Sunday, March 16, 2008

Tools for analytical consulting.

In a previous post I talked a little about the type of analytical work I used to do in my previous life as a consultant in Cluster (then DiamondCluster, then Mercer, now OliverWyman). Most of this work was done using SAS, an statistical package I personally dislike.

The reasons for using SAS were mostly historic. It was used by one of our first clients in this area, and then a certain myth develops around the tool. It has been proved that works so... it has to be used. Consultants are a little bit risk-averse.

The whole concept is built around disk-based datasets, you read them, you sort them, you tranpose them... and you always move from a dataset to another dataset. Actually it is not so different from a relational database, and for all my disliking, SAS provides data manipulation capabilities that are at the very least similar or quite often better, if harder to use, than any database you may find.

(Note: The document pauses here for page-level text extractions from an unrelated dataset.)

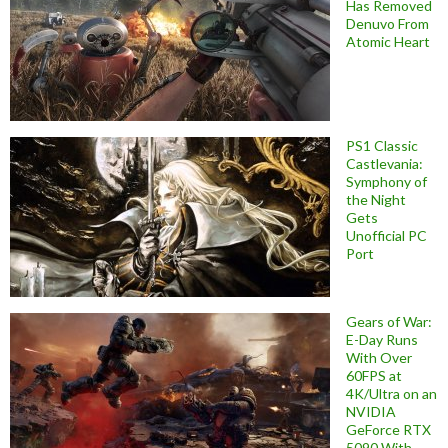
Has Removed
Denuvo From
Atomic Heart
PS1 Classic
Castlevania:
Symphony of
the Night
Gets
Unofficial PC
Port
Gears of War:
E-Day Runs
With Over
60FPS at
4K/Ultra on an
NVIDIA
GeForce RTX
5090 With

That explains why people are using SAS and they are quite happy with it. And they have sound reasons for that. SAS provides with unparalleled ability to perform all type of manipulations and statistical operations on very large datasets. In the right environment, that is with the right people like some of the ones I met in the US, who were extremely knowledgeable about Statistics and had spent a lot of time programming in this environment, you have a winning combination.

But I still dislike the tool for three main reasons:
-I find it error-prone (syntax is horrible), and I would not like to be judged on all the SAS code I had to produce
-It is extremely programmer unfriendly (did I mention that the syntax is horrible) it is always really hard to debug code written by somebody else, especially people not trained in some basic programming practices, but SAS makes it even harder.
-SAS is not for casual programmers, if you are hiring people to offer them a career in consultancy they will be burnt if you force them into this. And finding good SAS programmers for contracting is not easy. To me this is a good enough reason to look for alternatives.

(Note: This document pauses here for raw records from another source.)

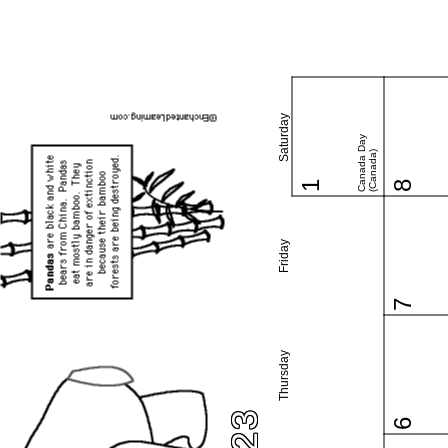
Saturday
Canada Day
(Canada)
1
8
Friday
7
Thursday
6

So if I am to replace SAS I need to find something that provides me similar flexibility and a more productive environment. And I have to say that so far I have not found it in one package. I am in the process of building it using what is available.

My current setup involves three different elements:
-A database, currently MySQL but will probably move to Postgres
-A statistical package, currently R . As good as SAS and I like the fact that I can focus on the statistics and forget the data part (done in the database)
-An external programming environment to act as a glue. I am currently using AppleScript and Perl (actually the PERL part has been done by one of my colleagues, Sergio). If I feel geeky enough I may even go to Objective C on my Mac.

My bet is that will be easier to find people who know how to deal with SQL databases (a commodity nowadays) and a language like PERL. R is also quite popular. I also like the fact that all are publicly available software giving me a broad pool of talent to tap (and access to the sources if required). Also I love the fact that all of this is running on my Mac, a much nicer environment to work. I know people think Apple machines are mostly for "creative" guys who do media production. Actually they can be used as a scientific workstation quite easily. This is much better than processing this in MS Access as I had to do a few times.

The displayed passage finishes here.